Parents and critics are worried that the elimination of athletics will decrease students' opportunities for physical activity and increase chances for bad behavior. Some say that the loss of sports could further demotivate students to go to school, and do well.

The Texas Education Agency, charged with school accreditation, can suspend Singleton's experiment at the agency's discretion if the district is not making sufficient progress.

"The hole is so deep it's going to be very hard for them to dig out of it," TEA spokesperson Debbie Graves Ratcliffe told AP.

Overall, Texas' education policies and curriculum have seen mixed reviews. A report in the fall by University of Texas at El Paso professor Keith Erekson said the state's K-12 standards in history are inadequate, ineffective and "fail to meet the state's college readiness standards."

Texas' failures, as well as the poor national performance, contribute to a low level of college readiness among the state's high school students, to the extent that Erekson's report says college readiness was almost completely ignored in Texas' revised history standards, "Texas Essential Knowledge and Skills" -- presenting history as a series of factual memorization and one-sided analysis.

The report also notes that In 2006, when the College Readiness Standards were created, 40 percent of Texas college students weren't prepared. Last year, 48 percent of those entering community college and 14 percent of incoming college freshmen needed remedial courses in at least one subject, and the gap is only widening.

Texas students' math scores on the National Assessment of Education Progress test have increased, though progress has stalled recently. NAEP reading scores are still relatively low, and Texas leads the country in the number of adults without high school diplomas. And while Texans scored slightly below the national average on the 2011 ACT, few of those students are college-ready.

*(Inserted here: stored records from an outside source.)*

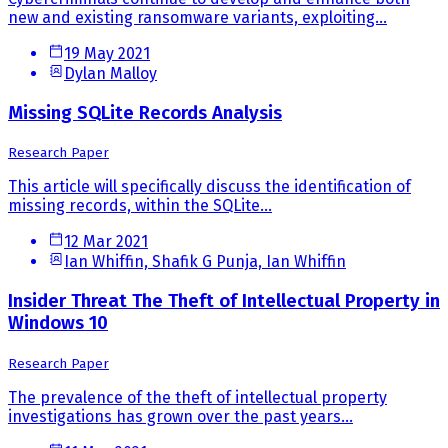
new and existing ransomware variants, exploiting...
19 May 2021
Dylan Malloy
Missing SQLite Records Analysis
Research Paper
This article will specifically discuss the identification of
missing records, within the SQLite...
12 Mar 2021
Ian Whiffin, Shafik G Punja, Ian Whiffin
Insider Threat The Theft of Intellectual Property in
Windows 10
Research Paper
The prevalence of the theft of intellectual property
investigations has grown over the past years...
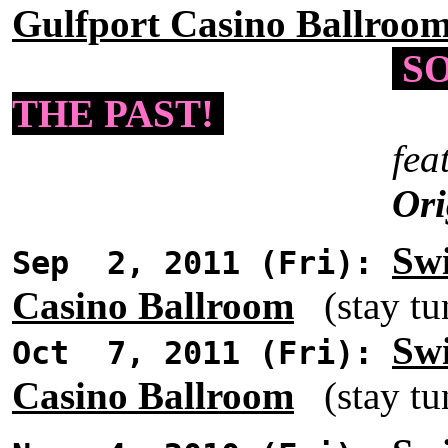
Gulfport Casino Ballroo
SO
THE PAST!
fea
Ori
Swi
Sep 2, 2011 (Fri):
Casino Ballroom
(stay tun
Swi
Oct 7, 2011 (Fri):
Casino Ballroom
(stay tun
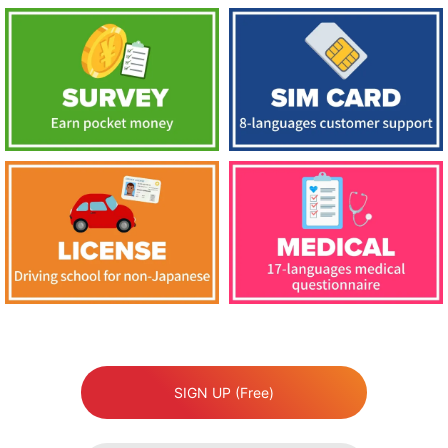
SIGN UP (Free)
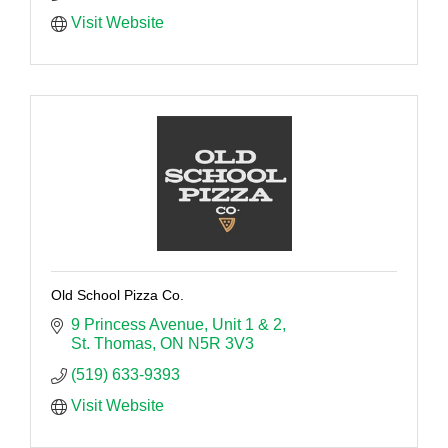
Visit Website
Old School Pizza Co.
9 Princess Avenue
Unit 1 & 2
St. Thomas
ON
N5R 3V3
(519) 633-9393
Visit Website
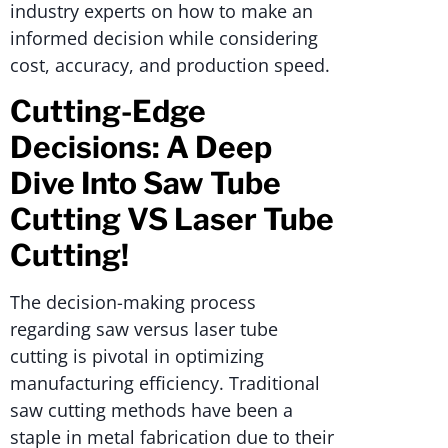
industry experts on how to make an
informed decision while considering
cost, accuracy, and production speed.
Cutting-Edge
Decisions: A Deep
Dive Into Saw Tube
Cutting VS Laser Tube
Cutting!
The decision-making process
regarding saw versus laser tube
cutting is pivotal in optimizing
manufacturing efficiency. Traditional
saw cutting methods have been a
staple in metal fabrication due to their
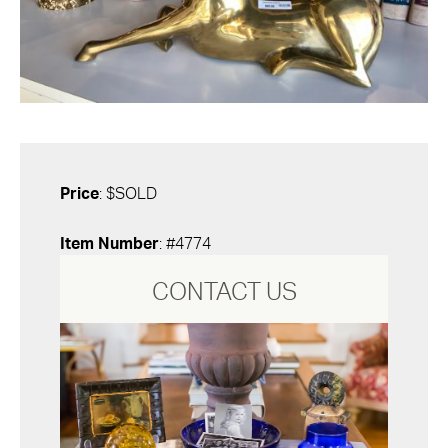
Price
: $SOLD
Item Number
: #4774
CONTACT US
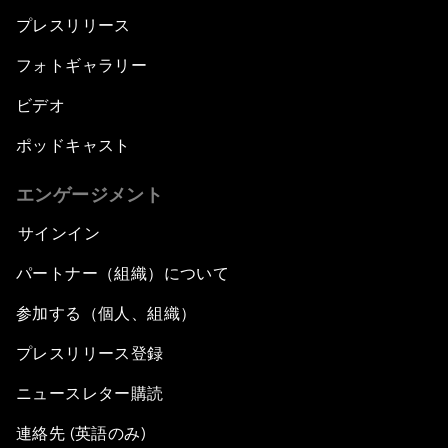
プレスリリース
フォトギャラリー
ビデオ
ポッドキャスト
エンゲージメント
サインイン
パートナー（組織）について
参加する（個人、組織）
プレスリリース登録
ニュースレター購読
連絡先 (英語のみ)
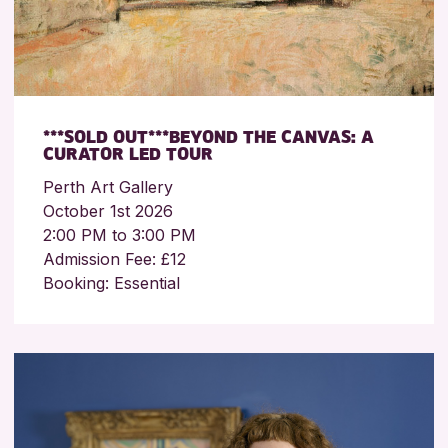
***SOLD OUT***BEYOND THE CANVAS: A
CURATOR LED TOUR
Perth Art Gallery
October 1st 2026
2:00 PM to 3:00 PM
Admission Fee: £12
Booking: Essential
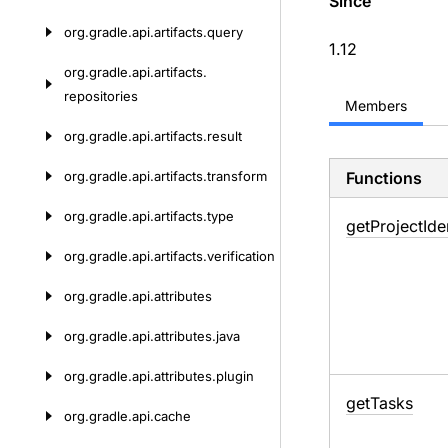
Since
org.
gradle.
api.
artifacts.
query
1.12
org.
gradle.
api.
artifacts.
repositories
Members
org.
gradle.
api.
artifacts.
result
org.
gradle.
api.
artifacts.
transform
Functions
org.
gradle.
api.
artifacts.
type
get
Project
Ide
org.
gradle.
api.
artifacts.
verification
org.
gradle.
api.
attributes
org.
gradle.
api.
attributes.
java
org.
gradle.
api.
attributes.
plugin
get
Tasks
org.
gradle.
api.
cache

Groups of school districts in Texas are also putting questions of distribution of funding to the test. In the fall, groups of school districts filed suit against the state, alleging that the system of financing public education is inadequate and unfair to low-income and English-learning students. The plaintiffs argue that the current system of using property taxes for more than half of public school funding is unfair, creating a revenue and funding gap between schools zoned to higher-income neighborhoods and those in lower-income communities -- a gap as large as $1,000 per student.

A separate suit filed by Texas districts accuses the state of inadequately funding schools, and another filed in October claims that the funding system is unfair, inefficient and unconstitutional by taking an "arbitrary hodgepodge" approach, exacerbating flaws in the system by slashing resources for schools but at the same time heightening performance standards.